▸ **REQUIRED WORK**: The entries must be repeated verbatim, and their images left out.

Page-level text extractions:

☆ ☆ ☆ ☆ ☆ ☆ ☆

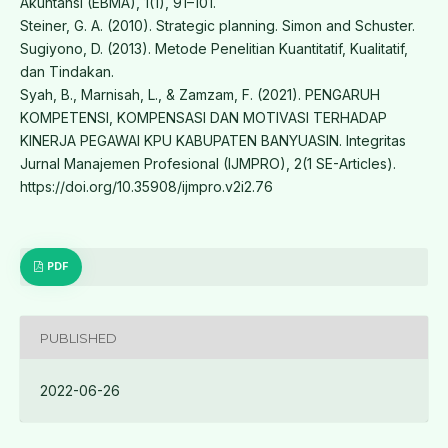
Akuntansi (EBMA), 1(1), 91–101.
Steiner, G. A. (2010). Strategic planning. Simon and Schuster.
Sugiyono, D. (2013). Metode Penelitian Kuantitatif, Kualitatif,
dan Tindakan.
Syah, B., Marnisah, L., & Zamzam, F. (2021). PENGARUH
KOMPETENSI, KOMPENSASI DAN MOTIVASI TERHADAP
KINERJA PEGAWAI KPU KABUPATEN BANYUASIN. Integritas
Jurnal Manajemen Profesional (IJMPRO), 2(1 SE-Articles).
https://doi.org/10.35908/ijmpro.v2i2.76
PDF
PUBLISHED
2022-06-26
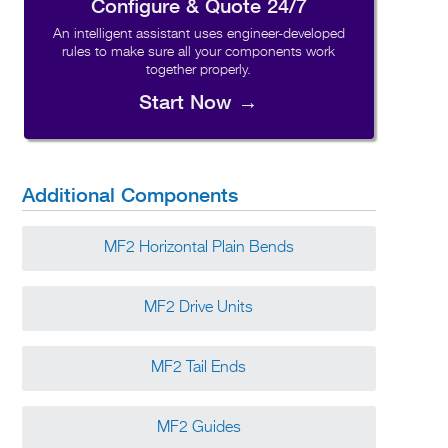
Configure & Quote 24/7
An intelligent assistant uses engineer-developed
rules to make sure all your components work
together properly.
Start Now →
Additional Components
MF2 Horizontal Plain Bends
MF2 Drive Units
MF2 Tail Ends
MF2 Guides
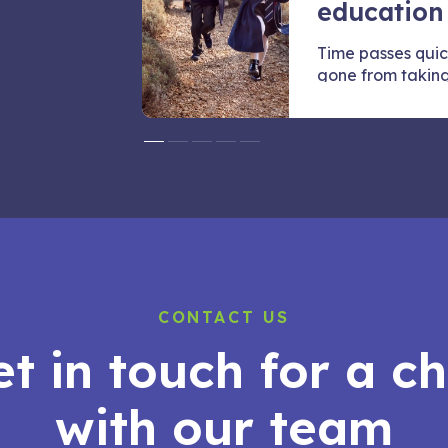
education
they want to
Time passes quic
e
gone from taking t
CONTACT US
t in touch for a c
with our team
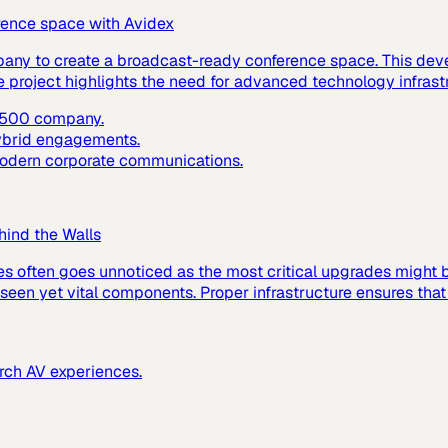
rence space with Avidex
pany to create a broadcast-ready conference space. This dev
e project highlights the need for advanced technology infras
e 500 company.
hybrid engagements.
 modern corporate communications.
hind the Walls
es often goes unnoticed as the most critical upgrades might
 unseen yet vital components. Proper infrastructure ensures tha
urch AV experiences.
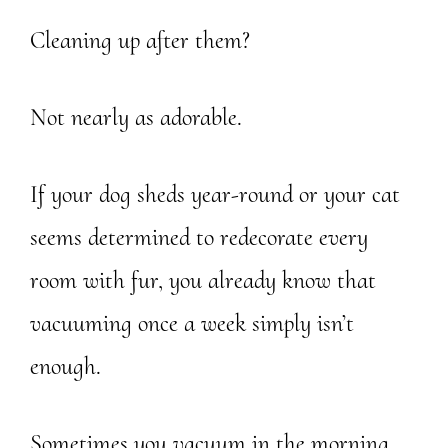
Cleaning up after them?
Not nearly as adorable.
If your dog sheds year-round or your cat
seems determined to redecorate every
room with fur, you already know that
vacuuming once a week simply isn’t
enough.
Sometimes you vacuum in the morning…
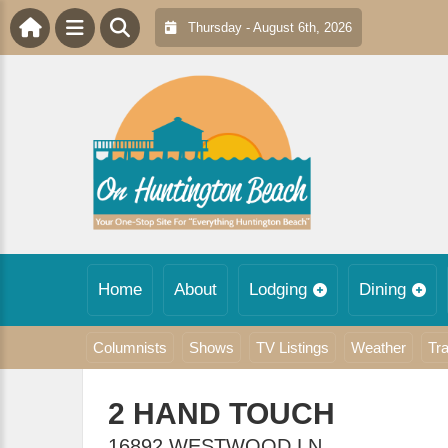
Thursday - August 6th, 2026
Home
About
Lodging
Dining
Columnists
Shows
TV Listings
Weather
Tra
2 HAND TOUCH
16892 WESTWOOD LN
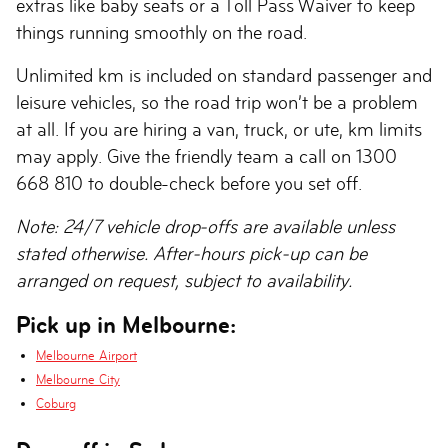
extras like baby seats or a Toll Pass Waiver to keep
things running smoothly on the road.
Unlimited km is included on standard passenger and
leisure vehicles, so the road trip won’t be a problem
at all. If you are hiring a van, truck, or ute, km limits
may apply. Give the friendly team a call on 1300
668 810 to double-check before you set off.
Note: 24/7 vehicle drop-offs are available unless
stated otherwise. After-hours pick-up can be
arranged on request, subject to availability.
Pick up in Melbourne:
Melbourne Airport
Melbourne City
Coburg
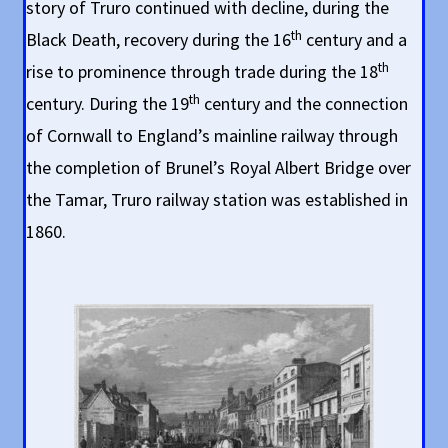
story of Truro continued with decline, during the
th
Black Death, recovery during the 16
century and a
th
rise to prominence through trade during the 18
th
century. During the 19
century and the connection
of Cornwall to England’s mainline railway through
the completion of Brunel’s Royal Albert Bridge over
the Tamar, Truro railway station was established in
1860.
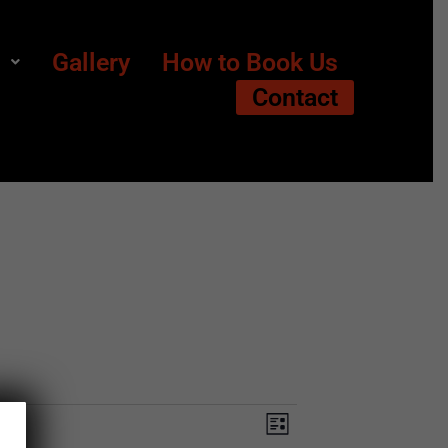
s
Gallery
How to Book Us
Contact
Views
Event
List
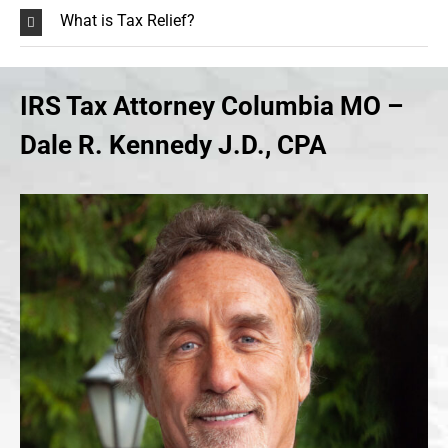
What is Tax Relief?
IRS Tax Attorney Columbia MO –
Dale R. Kennedy J.D., CPA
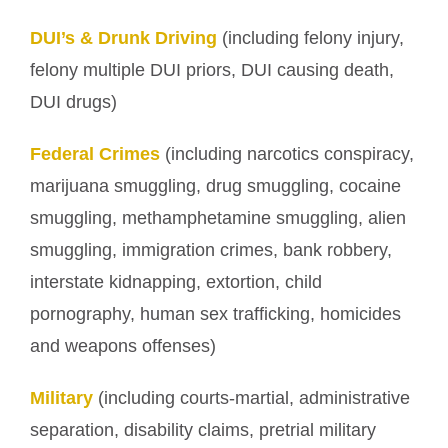
DUI’s & Drunk Driving
(including felony injury,
felony multiple DUI priors, DUI causing death,
DUI drugs)
Federal Crimes
(including narcotics conspiracy,
marijuana smuggling, drug smuggling, cocaine
smuggling, methamphetamine smuggling, alien
smuggling, immigration crimes, bank robbery,
interstate kidnapping, extortion, child
pornography, human sex trafficking, homicides
and weapons offenses)
Military
(including courts-martial, administrative
separation, disability claims, pretrial military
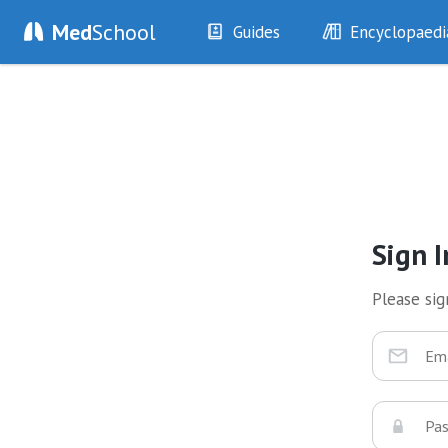
Med
School
Guides
Encyclopaedi
History
Diseases
Examination
Symptoms
Investigations
Clinical Signs
Drugs
Test Findings
Interventions
Drug Encyclopa
Sign I
Please sign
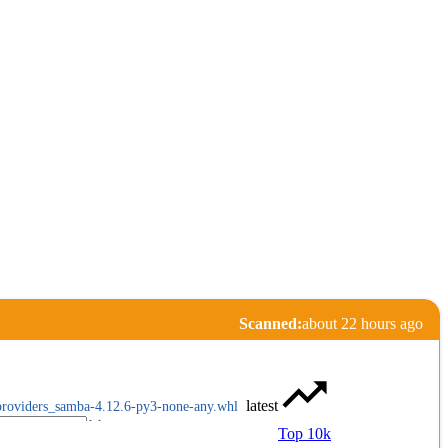
Scanned:
about 22 hours ago
latest
providers_samba-4.12.6-py3-none-any.whl
Top 10k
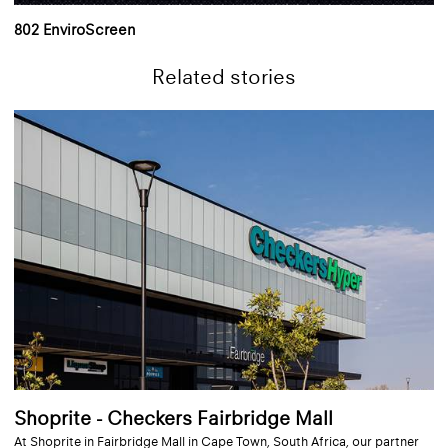
802 EnviroScreen
Related stories
Shoprite - Checkers Fairbridge Mall
At Shoprite in Fairbridge Mall in Cape Town, South Africa, our partner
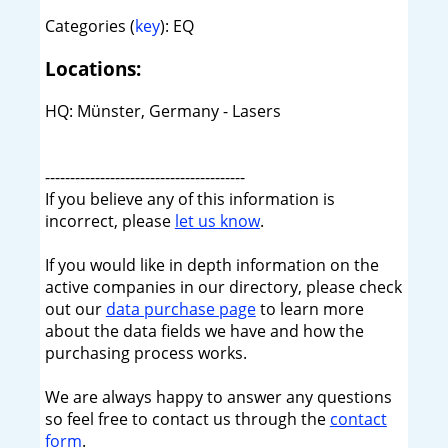
Categories (
key
): EQ
Locations:
HQ: Münster, Germany - Lasers
----------------------------------------
If you believe any of this information is
incorrect, please
let us know
.
If you would like in depth information on the
active companies in our directory, please check
out our
data purchase page
to learn more
about the data fields we have and how the
purchasing process works.
We are always happy to answer any questions
so feel free to contact us through the
contact
form
.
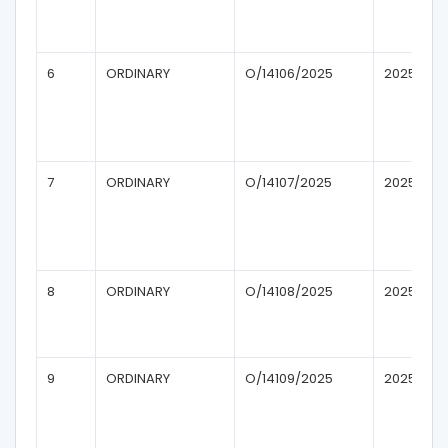
6
ORDINARY
O/14106/2025
2025
7
ORDINARY
O/14107/2025
2025
8
ORDINARY
O/14108/2025
2025
9
ORDINARY
O/14109/2025
2025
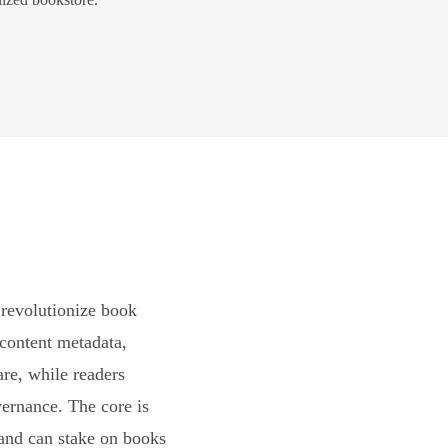
revolutionize book
content metadata,
are, while readers
vernance. The core is
and can stake on books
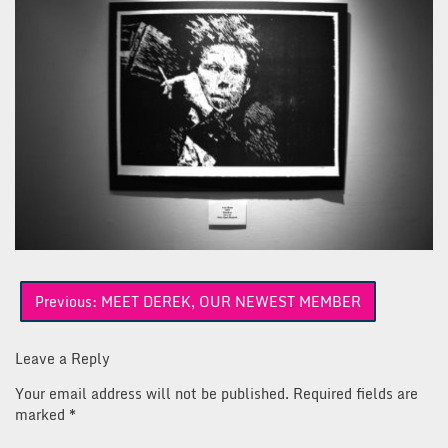
Post
Previous:
MEET DEREK, OUR NEWEST MEMBER
navigation
Leave a Reply
Your email address will not be published.
Required fields are
marked
*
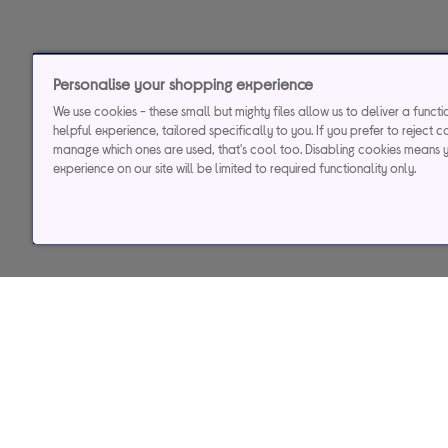
Personalise your shopping experience
We use cookies - these small but mighty files allow us to deliver a funct
helpful experience, tailored specifically to you. If you prefer to reject c
manage which ones are used, that's cool too. Disabling cookies means 
experience on our site will be limited to required functionality only.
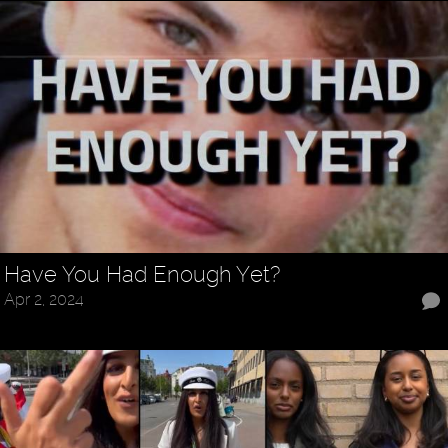
Have You Had Enough Yet?
Apr 2, 2024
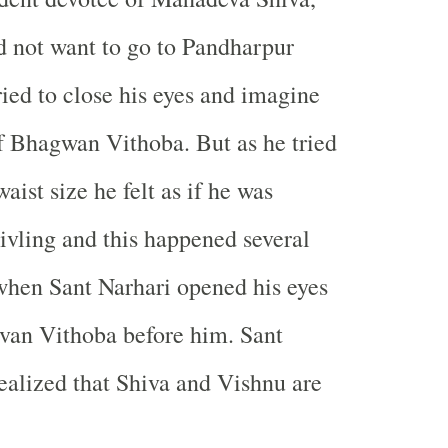
d not want to go to Pandharpur
ried to close his eyes and imagine
of Bhagwan Vithoba. But as he tried
aist size he felt as if he was
ivling and this happened several
 when Sant Narhari opened his eyes
van Vithoba before him. Sant
ealized that Shiva and Vishnu are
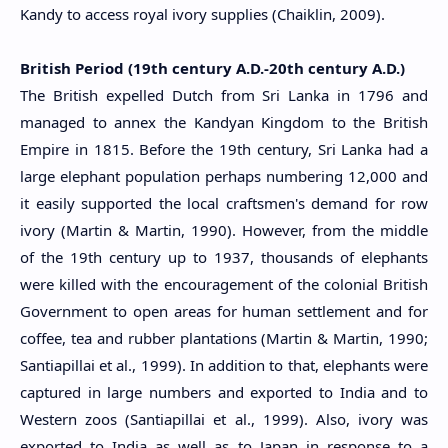
Kandy to access royal ivory supplies (Chaiklin, 2009).
British Period (19th century A.D.-20th century A.D.)
The British expelled Dutch from Sri Lanka in 1796 and
managed to annex the Kandyan Kingdom to the British
Empire in 1815. Before the 19th century, Sri Lanka had a
large elephant population perhaps numbering 12,000 and
it easily supported the local craftsmen's demand for row
ivory (Martin & Martin, 1990). However, from the middle
of the 19th century up to 1937, thousands of elephants
were killed with the encouragement of the colonial British
Government to open areas for human settlement and for
coffee, tea and rubber plantations (Martin & Martin, 1990;
Santiapillai et al., 1999). In addition to that, elephants were
captured in large numbers and exported to India and to
Western zoos (Santiapillai et al., 1999). Also, ivory was
exported to India as well as to Japan in response to a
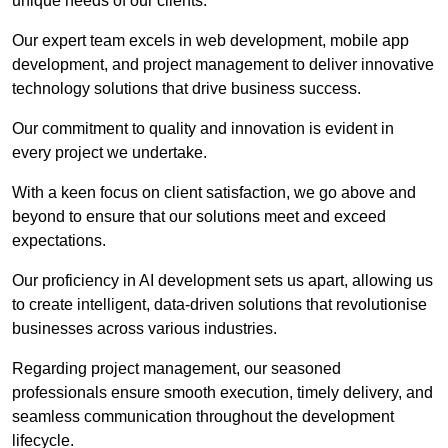
unique needs of our clients.
Our expert team excels in web development, mobile app
development, and project management to deliver innovative
technology solutions that drive business success.
Our commitment to quality and innovation is evident in
every project we undertake.
With a keen focus on client satisfaction, we go above and
beyond to ensure that our solutions meet and exceed
expectations.
Our proficiency in AI development sets us apart, allowing us
to create intelligent, data-driven solutions that revolutionise
businesses across various industries.
Regarding project management, our seasoned
professionals ensure smooth execution, timely delivery, and
seamless communication throughout the development
lifecycle.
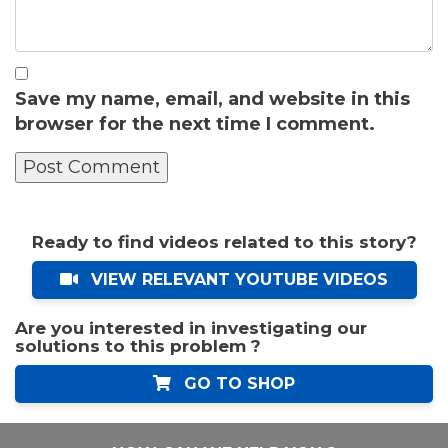
Save my name, email, and website in this
browser for the next time I comment.
Ready to find videos related to this story?
VIEW RELEVANT YOUTUBE VIDEOS
Are you interested in investigating our
solutions to this problem ?
GO TO SHOP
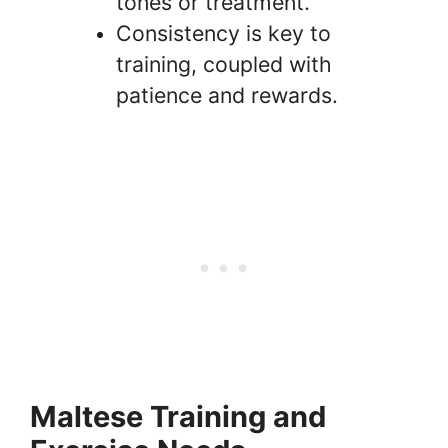
tones or treatment.
Consistency is key to
training, coupled with
patience and rewards.
Maltese Training and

☆ ☆ ☆ ☆ ☆ ☆ ☆

▸ **OUTPUT BELOW**:
Akuntansi (EBMA), 1(1), 91–101.
Steiner, G. A. (2010). Strategic planning. Simon and Schuster.
Sugiyono, D. (2013). Metode Penelitian Kuantitatif, Kualitatif,
dan Tindakan.
Syah, B., Marnisah, L., & Zamzam, F. (2021). PENGARUH
KOMPETENSI, KOMPENSASI DAN MOTIVASI TERHADAP
KINERJA PEGAWAI KPU KABUPATEN BANYUASIN. Integritas
Jurnal Manajemen Profesional (IJMPRO), 2(1 SE-Articles).
https://doi.org/10.35908/ijmpro.v2i2.76
PDF
PUBLISHED
2022-06-26
Configure & Quote 24/7
An intelligent assistant uses engineer-developed
rules to make sure all your components work
together properly.
Start Now →
Additional Components
MF2 Horizontal Plain Bends
MF2 Drive Units
MF2 Tail Ends
MF2 Guides
education
they want to
Time passes quic
e
gone from taking t
CONTACT US
t in touch for a c
with our team
rence space with Avidex
pany to create a broadcast-ready conference space. This dev
e project highlights the need for advanced technology infras
e 500 company.
hybrid engagements.
 modern corporate communications.
hind the Walls
es often goes unnoticed as the most critical upgrades might
 unseen yet vital components. Proper infrastructure ensures tha
urch AV experiences.
Cleaning up after them?
Not nearly as adorable.
If your dog sheds year-round or your cat
seems determined to redecorate every
room with fur, you already know that
vacuuming once a week simply isn’t
enough.
Sometimes you vacuum in the morning…
Thursday - August 6th, 2026
Home
About
Lodging
Dining
Columnists
Shows
TV Listings
Weather
Tra
2 HAND TOUCH
16892 WESTWOOD LN
extras like baby seats or a Toll Pass Waiver to keep
things running smoothly on the road.
Unlimited km is included on standard passenger and
leisure vehicles, so the road trip won’t be a problem
at all. If you are hiring a van, truck, or ute, km limits
may apply. Give the friendly team a call on 1300
668 810 to double-check before you set off.
Note: 24/7 vehicle drop-offs are available unless
stated otherwise. After-hours pick-up can be
arranged on request, subject to availability.
Pick up in Melbourne:
Melbourne Airport
Melbourne City
Coburg
story of Truro continued with decline, during the
th
Black Death, recovery during the 16
century and a
th
rise to prominence through trade during the 18
th
century. During the 19
century and the connection
of Cornwall to England’s mainline railway through
the completion of Brunel’s Royal Albert Bridge over
the Tamar, Truro railway station was established in
1860.
s
Gallery
How to Book Us
Contact
Views
Event
List
What is Tax Relief?
IRS Tax Attorney Columbia MO –
Dale R. Kennedy J.D., CPA
DUI’s & Drunk Driving
(including felony injury,
felony multiple DUI priors, DUI causing death,
DUI drugs)
Federal Crimes
(including narcotics conspiracy,
marijuana smuggling, drug smuggling, cocaine
smuggling, methamphetamine smuggling, alien
smuggling, immigration crimes, bank robbery,
interstate kidnapping, extortion, child
pornography, human sex trafficking, homicides
and weapons offenses)
Military
(including courts-martial, administrative
separation, disability claims, pretrial military
Med
School
Guides
Encyclopaedi
History
Diseases
Examination
Symptoms
Investigations
Clinical Signs
Drugs
Test Findings
Interventions
Drug Encyclopa
Sign I
Please sign
Scanned:
about 22 hours ago
latest
providers_samba-4.12.6-py3-none-any.whl
Top 10k
802 EnviroScreen
Related stories
Shoprite - Checkers Fairbridge Mall
At Shoprite in Fairbridge Mall in Cape Town, South Africa, our partner
Categories (
key
): EQ
Locations:
HQ: Münster, Germany - Lasers
----------------------------------------
If you believe any of this information is
incorrect, please
let us know
.
If you would like in depth information on the
active companies in our directory, please check
out our
data purchase page
to learn more
about the data fields we have and how the
purchasing process works.
We are always happy to answer any questions
so feel free to contact us through the
contact
form
.
6
ORDINARY
O/14106/2025
2025
7
ORDINARY
O/14107/2025
2025
8
ORDINARY
O/14108/2025
2025
9
ORDINARY
O/14109/2025
2025
revolutionize book
content metadata,
are, while readers
vernance. The core is
and can stake on books
Post
Previous:
MEET DEREK, OUR NEWEST MEMBER
navigation
Leave a Reply
Your email address will not be published.
Required fields are
marked
*
Personalise your shopping experience
We use cookies - these small but mighty files allow us to deliver a funct
helpful experience, tailored specifically to you. If you prefer to reject c
manage which ones are used, that's cool too. Disabling cookies means 
experience on our site will be limited to required functionality only.
Have You Had Enough Yet?
Apr 2, 2024
d not want to go to Pandharpur
ried to close his eyes and imagine
of Bhagwan Vithoba. But as he tried
aist size he felt as if he was
ivling and this happened several
 when Sant Narhari opened his eyes
van Vithoba before him. Sant
ealized that Shiva and Vishnu are
Kandy to access royal ivory supplies (Chaiklin, 2009).
British Period (19th century A.D.-20th century A.D.)
The British expelled Dutch from Sri Lanka in 1796 and
managed to annex the Kandyan Kingdom to the British
Empire in 1815. Before the 19th century, Sri Lanka had a
large elephant population perhaps numbering 12,000 and
it easily supported the local craftsmen's demand for row
ivory (Martin & Martin, 1990). However, from the middle
of the 19th century up to 1937, thousands of elephants
were killed with the encouragement of the colonial British
Government to open areas for human settlement and for
coffee, tea and rubber plantations (Martin & Martin, 1990;
Santiapillai et al., 1999). In addition to that, elephants were
captured in large numbers and exported to India and to
Western zoos (Santiapillai et al., 1999). Also, ivory was
exported to India as well as to Japan in response to a
unique needs of our clients.
Our expert team excels in web development, mobile app
development, and project management to deliver innovative
technology solutions that drive business success.
Our commitment to quality and innovation is evident in
every project we undertake.
With a keen focus on client satisfaction, we go above and
beyond to ensure that our solutions meet and exceed
expectations.
Our proficiency in AI development sets us apart, allowing us
to create intelligent, data-driven solutions that revolutionise
businesses across various industries.
Regarding project management, our seasoned
professionals ensure smooth execution, timely delivery, and
seamless communication throughout the development
lifecycle.
Save my name, email, and website in this
browser for the next time I comment.
Ready to find videos related to this story?
VIEW RELEVANT YOUTUBE VIDEOS
Are you interested in investigating our
solutions to this problem ?
GO TO SHOP
tones or treatment.
Consistency is key to
training, coupled with
patience and rewards.
Maltese Training and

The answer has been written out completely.